You should adopt two cats.They’ll keep each other company when you’re not their.
And let them sleep with you in bed. This gives them maximum time with you. But mostly, why the hell do people with pets not let them sleep on the bed?That’s the whole reason for having a pet.
As for the adoption process: dedicate a couple days to this full-time. Maybe take a Friday off work so you have a long weekend.
When you bring the kitties home, spend all two or three days with them. Don’t go out for more than an hour or two at time. Then spend all day just sitting around, quietly. No jumping up, making sudden moves or loud noises (Don’t let doors slam). Spend as much time as you can sitting on the floor. Don’t go running after the cats. Let them run around and explore the house. It’s a strange new world to them, and it’s scary. Let the cats explore everything and learn that it’s a stable, safe environment. Do not move any of the furniture…that’s like an earthquake to the poor kitties; it completely shakes up the reference points they use to navigate ( the spots with the comfy cushions, and the “safe spaces” and crannies to hide behind if necessary.)
Stay quiet and calm, and they will calm down quickly too.
Then when they come over to you and jump on your lap, you know you’ve made friends for life.
And remember the rule about kittie pics…we’re all waiting.
Maybe someone should suggest adopting a bonded pair of cats.
Another vote for a bonded pair!!
Another vote for a bonded pair.
Or a litter, like the man in London who found a cat had given birth under his bed. He seems quite happy.
(He does, actually, seem very happy.)
So, you’re suggesting a serval?
A friend has one, and based on his experience, I’d say Noooooooooo.
Many thanks for your kind thoughts and support.
I think these two might just fit the bill.
If I do get them then I’ll be sure to post pics and ask for name change suggestion. The cats are perfect, the names, not so much.

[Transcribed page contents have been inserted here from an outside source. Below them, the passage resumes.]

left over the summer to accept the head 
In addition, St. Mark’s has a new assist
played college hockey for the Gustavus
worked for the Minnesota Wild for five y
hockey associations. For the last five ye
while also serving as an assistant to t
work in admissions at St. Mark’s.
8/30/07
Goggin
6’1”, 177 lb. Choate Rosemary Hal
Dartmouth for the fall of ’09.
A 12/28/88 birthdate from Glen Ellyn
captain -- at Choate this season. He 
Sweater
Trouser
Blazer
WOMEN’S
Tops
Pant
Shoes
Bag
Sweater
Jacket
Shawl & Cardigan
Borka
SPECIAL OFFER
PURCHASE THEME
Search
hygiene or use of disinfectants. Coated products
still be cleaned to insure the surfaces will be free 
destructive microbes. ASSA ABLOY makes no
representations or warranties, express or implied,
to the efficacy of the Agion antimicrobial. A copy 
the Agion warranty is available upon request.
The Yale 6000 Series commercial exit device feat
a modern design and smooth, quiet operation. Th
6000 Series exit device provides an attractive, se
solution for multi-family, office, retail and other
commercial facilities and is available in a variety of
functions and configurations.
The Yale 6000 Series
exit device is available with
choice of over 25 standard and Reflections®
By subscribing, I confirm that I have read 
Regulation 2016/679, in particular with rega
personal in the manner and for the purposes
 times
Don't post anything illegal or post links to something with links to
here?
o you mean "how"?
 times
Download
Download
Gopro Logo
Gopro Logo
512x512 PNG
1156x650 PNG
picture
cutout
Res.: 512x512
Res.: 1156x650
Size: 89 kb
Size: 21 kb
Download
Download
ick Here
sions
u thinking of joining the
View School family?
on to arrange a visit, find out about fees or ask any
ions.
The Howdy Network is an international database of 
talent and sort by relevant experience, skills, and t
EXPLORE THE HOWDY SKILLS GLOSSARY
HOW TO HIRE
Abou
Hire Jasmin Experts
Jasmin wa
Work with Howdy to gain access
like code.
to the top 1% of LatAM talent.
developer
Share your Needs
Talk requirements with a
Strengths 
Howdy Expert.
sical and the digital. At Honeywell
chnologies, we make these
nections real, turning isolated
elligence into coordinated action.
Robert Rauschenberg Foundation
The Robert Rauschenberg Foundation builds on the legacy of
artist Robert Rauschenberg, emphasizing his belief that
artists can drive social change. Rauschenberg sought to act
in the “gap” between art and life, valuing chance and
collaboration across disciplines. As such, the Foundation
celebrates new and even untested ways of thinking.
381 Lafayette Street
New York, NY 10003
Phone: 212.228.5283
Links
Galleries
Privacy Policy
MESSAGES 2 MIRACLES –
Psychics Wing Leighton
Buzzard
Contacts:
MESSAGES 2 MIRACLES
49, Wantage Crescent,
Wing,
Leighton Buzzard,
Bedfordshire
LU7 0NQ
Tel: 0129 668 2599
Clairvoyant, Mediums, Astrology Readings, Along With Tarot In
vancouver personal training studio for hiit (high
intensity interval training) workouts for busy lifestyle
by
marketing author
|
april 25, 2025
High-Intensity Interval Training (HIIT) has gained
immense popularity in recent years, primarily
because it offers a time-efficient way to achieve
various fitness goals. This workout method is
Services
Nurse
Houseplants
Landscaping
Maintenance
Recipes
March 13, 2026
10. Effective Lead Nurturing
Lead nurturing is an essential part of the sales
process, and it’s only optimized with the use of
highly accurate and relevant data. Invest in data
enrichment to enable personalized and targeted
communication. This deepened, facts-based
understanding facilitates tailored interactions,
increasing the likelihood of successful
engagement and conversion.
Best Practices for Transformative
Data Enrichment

Kitty kitty kitties! they do, indeed, look like a good choice (presuming that you’re prepared for them to Kitten all over your housing. Got all your breakables put away, clear up to the ceiling? And put away in cabinets/closets they can’t get into? 7 month kittens will get into, onto, over, and under absolutely everything, and do so at full gallop.)
(That’s not a calico, by the way. And if they’re more correct about the sex than the color, it would be surprising if he were.)
Pretty kitties! I rather like the names, though you could change “Brussel” to “Bean.”
I’m a recent cat adoptee and convert, so I say yes, but get two. I got the cat for my dog, and they keep each other good company during the day when I’m at work.